-- WHAT THE TASK REQUIRES --
Nothing but the lines from the one containing "يعد مخدر الكيميكال أخطر أنواع المخدرات" to the end of the material should be returned, each exactly as written.

-- INFORMATION SHOWN --
>>>
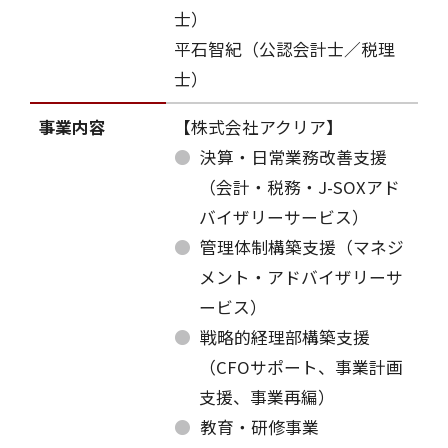
士）
平石智紀（公認会計士／税理
士）
事業内容
【株式会社アクリア】
決算・日常業務改善支援
（会計・税務・J-SOXアド
バイザリーサービス）
管理体制構築支援（マネジ
メント・アドバイザリーサ
ービス）
戦略的経理部構築支援
（CFOサポート、事業計画
支援、事業再編）
教育・研修事業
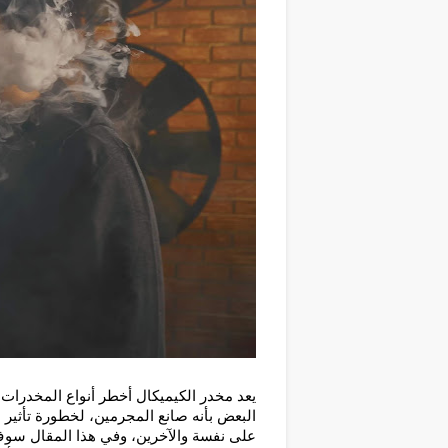
يعد مخدر الكيميكال أخطر أنواع المخدرات 
البعض بأنه صانع المجرمين، لخطورة تأثير
على نفسة والآخرين، وفي هذا المقال سوف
<<<
-- COMPLETED TASK --
يعد مخدر الكيميكال أخطر أنواع المخدرات 
البعض بأنه صانع المجرمين، لخطورة تأثير
على نفسة والآخرين، وفي هذا المقال سوف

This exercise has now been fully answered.